I was seven years old when The Blair Witch Project became a hit. Too young to see it in theaters, I understood it via osmosis. First came the TV commercials, which were chilling enough to stop any child passing by the living room. Then came parodies in Scary Movie (which I watched no matter what my mom said) and Cartoon Network in a series of award-winning promos that pitted the Blair Witch against the Scooby-Doo gang. Later, I remember walking around Walmart and seeing the film’s VHS on a shelf, its image of Donahue looking downward at a camera flashlight irremovable from my memory. Looking into her wide-open eyes terrified me then, as if she were screaming to me for help when I was on my way to play at the Nintendo kiosk.
It wasn’t until Paranormal Activity, another pivotal, low-budget found-footage horror that struck gold in similar ways to The Blair Witch Project ten years later, that I felt old enough to finally see what this was all about.
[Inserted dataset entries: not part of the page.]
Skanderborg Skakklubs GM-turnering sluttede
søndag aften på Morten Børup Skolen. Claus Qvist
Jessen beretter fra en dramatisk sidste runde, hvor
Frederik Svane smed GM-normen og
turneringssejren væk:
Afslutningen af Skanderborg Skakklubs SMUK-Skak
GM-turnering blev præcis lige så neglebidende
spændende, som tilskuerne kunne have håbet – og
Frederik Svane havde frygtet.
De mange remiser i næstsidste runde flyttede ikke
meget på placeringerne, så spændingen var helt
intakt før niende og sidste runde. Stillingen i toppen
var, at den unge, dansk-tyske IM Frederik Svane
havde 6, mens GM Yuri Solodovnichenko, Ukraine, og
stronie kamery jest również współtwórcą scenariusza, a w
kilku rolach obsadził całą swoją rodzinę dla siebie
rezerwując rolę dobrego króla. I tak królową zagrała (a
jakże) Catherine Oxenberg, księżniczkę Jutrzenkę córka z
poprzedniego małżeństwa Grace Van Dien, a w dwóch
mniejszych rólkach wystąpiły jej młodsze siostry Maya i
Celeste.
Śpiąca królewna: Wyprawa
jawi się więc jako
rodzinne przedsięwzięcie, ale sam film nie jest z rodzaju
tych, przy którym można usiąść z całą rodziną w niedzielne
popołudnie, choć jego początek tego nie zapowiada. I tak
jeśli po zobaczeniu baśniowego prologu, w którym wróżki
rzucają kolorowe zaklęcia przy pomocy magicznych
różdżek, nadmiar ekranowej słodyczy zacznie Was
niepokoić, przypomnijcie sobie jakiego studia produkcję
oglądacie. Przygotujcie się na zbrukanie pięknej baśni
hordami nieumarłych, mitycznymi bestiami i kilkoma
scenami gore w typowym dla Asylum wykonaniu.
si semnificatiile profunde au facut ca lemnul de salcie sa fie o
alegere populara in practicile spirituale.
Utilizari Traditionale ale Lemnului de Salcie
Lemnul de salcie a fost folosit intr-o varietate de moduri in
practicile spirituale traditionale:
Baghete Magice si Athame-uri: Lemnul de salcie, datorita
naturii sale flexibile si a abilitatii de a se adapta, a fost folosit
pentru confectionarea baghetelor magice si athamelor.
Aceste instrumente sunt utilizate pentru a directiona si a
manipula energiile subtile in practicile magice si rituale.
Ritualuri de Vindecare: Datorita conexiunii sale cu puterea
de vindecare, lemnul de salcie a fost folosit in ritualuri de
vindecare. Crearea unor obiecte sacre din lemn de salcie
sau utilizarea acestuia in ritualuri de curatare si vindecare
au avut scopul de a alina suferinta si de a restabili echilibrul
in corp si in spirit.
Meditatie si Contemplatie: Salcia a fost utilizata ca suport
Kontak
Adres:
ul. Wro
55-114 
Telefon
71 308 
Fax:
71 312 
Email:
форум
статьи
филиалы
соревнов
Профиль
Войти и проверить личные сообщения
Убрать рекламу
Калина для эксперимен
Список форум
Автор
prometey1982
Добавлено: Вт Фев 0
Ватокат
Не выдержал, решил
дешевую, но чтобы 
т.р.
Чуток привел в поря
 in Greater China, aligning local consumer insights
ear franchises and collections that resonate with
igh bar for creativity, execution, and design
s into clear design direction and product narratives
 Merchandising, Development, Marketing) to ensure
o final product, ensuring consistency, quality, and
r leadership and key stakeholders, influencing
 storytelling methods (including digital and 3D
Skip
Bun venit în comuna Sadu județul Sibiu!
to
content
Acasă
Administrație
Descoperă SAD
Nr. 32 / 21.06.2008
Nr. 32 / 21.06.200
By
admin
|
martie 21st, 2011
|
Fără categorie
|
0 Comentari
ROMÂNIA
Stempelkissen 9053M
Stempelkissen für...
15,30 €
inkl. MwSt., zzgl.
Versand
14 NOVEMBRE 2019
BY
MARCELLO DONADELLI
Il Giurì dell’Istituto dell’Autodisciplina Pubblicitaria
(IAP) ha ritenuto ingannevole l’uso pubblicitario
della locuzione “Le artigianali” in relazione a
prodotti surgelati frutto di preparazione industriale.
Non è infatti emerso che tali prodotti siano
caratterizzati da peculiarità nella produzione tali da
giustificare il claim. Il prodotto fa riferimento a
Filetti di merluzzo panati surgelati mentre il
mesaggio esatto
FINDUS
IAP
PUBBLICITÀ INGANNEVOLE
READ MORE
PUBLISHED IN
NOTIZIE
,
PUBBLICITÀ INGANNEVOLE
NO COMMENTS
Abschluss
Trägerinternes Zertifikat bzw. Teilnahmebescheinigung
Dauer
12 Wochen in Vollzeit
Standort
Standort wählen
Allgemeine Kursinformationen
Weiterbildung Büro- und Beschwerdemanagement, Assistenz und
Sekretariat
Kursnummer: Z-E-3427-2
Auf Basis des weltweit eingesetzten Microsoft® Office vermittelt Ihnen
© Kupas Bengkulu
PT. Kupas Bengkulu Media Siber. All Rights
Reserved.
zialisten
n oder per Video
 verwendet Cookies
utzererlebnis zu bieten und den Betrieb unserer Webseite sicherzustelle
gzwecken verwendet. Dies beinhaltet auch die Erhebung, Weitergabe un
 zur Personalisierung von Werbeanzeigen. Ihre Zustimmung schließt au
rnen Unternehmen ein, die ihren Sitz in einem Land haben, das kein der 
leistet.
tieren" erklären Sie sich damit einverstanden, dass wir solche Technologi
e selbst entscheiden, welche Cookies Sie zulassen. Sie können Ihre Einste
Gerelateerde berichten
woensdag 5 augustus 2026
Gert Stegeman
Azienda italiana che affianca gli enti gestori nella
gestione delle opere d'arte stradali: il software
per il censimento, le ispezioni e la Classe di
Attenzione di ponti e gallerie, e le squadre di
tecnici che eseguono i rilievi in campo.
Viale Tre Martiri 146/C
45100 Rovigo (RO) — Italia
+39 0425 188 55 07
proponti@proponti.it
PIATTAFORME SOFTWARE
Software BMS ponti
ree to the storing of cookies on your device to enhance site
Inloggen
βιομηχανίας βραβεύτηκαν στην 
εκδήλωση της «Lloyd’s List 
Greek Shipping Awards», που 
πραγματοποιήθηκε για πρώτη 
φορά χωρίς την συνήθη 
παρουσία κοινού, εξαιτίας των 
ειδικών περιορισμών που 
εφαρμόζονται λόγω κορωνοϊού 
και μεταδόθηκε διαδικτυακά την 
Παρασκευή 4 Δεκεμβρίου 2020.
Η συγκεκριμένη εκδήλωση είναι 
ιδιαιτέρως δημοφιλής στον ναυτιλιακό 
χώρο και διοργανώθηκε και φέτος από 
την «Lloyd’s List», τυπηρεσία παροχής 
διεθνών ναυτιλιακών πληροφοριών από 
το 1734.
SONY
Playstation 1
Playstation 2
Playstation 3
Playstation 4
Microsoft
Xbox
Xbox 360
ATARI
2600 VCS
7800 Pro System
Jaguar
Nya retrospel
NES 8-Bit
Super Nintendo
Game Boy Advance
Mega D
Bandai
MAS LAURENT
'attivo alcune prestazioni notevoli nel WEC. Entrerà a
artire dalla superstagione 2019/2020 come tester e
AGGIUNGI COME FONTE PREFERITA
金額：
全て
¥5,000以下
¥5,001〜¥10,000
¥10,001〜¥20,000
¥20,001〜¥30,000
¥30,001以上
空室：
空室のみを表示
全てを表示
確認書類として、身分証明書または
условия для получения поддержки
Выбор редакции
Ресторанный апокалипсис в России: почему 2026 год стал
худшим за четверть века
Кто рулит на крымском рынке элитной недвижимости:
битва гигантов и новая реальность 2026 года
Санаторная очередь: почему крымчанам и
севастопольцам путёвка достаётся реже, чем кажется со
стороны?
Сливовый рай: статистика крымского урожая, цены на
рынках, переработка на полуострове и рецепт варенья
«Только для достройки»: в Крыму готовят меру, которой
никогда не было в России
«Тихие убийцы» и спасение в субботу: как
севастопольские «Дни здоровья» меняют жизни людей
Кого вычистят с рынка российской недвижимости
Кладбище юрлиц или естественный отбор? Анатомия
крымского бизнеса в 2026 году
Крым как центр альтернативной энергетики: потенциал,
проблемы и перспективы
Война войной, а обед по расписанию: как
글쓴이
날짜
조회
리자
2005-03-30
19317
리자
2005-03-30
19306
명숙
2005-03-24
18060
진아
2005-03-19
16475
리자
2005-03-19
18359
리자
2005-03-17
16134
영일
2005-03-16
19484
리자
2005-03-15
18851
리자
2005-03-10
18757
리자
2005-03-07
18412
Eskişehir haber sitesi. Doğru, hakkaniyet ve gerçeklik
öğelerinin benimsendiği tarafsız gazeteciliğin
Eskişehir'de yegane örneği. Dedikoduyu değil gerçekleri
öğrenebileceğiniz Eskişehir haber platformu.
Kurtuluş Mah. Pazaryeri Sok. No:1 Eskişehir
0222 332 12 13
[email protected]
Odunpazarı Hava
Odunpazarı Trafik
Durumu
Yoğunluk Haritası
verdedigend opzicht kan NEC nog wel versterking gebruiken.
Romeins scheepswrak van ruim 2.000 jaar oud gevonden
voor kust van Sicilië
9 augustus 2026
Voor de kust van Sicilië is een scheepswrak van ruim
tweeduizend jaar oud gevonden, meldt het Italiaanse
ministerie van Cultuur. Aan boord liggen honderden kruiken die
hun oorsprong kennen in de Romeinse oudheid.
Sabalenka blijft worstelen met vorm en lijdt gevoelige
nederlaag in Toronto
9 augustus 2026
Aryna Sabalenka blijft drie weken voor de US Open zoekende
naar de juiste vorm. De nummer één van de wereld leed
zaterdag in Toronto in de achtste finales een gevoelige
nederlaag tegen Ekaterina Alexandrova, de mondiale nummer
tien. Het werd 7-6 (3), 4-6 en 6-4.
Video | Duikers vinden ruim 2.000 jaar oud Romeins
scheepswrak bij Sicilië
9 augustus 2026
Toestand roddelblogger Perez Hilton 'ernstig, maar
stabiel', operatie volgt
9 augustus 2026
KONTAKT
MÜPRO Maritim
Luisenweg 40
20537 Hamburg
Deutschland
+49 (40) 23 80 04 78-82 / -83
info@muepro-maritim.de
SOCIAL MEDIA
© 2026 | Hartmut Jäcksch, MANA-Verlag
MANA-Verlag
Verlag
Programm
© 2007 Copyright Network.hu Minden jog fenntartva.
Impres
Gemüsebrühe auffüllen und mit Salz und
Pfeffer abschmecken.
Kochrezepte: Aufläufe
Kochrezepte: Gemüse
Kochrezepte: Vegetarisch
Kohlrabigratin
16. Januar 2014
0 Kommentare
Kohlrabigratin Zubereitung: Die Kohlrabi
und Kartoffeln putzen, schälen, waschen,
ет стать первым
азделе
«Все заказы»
Though found footage movies had evolved to become the hot new genre with Cloverfield (2007) and Quarantine (2008), all informed by a more modern take to our grasp of “reality” — that being ground-floor coverage of the War on Terror — there was something to The Blair Witch Project that still left chills in me. I felt it again now, revisiting it for this piece. It’s not that The Blair Witch Project is real, it’s just convincing enough you could believe it.
The Blair Witch Project is streaming now on Netflix until May 31.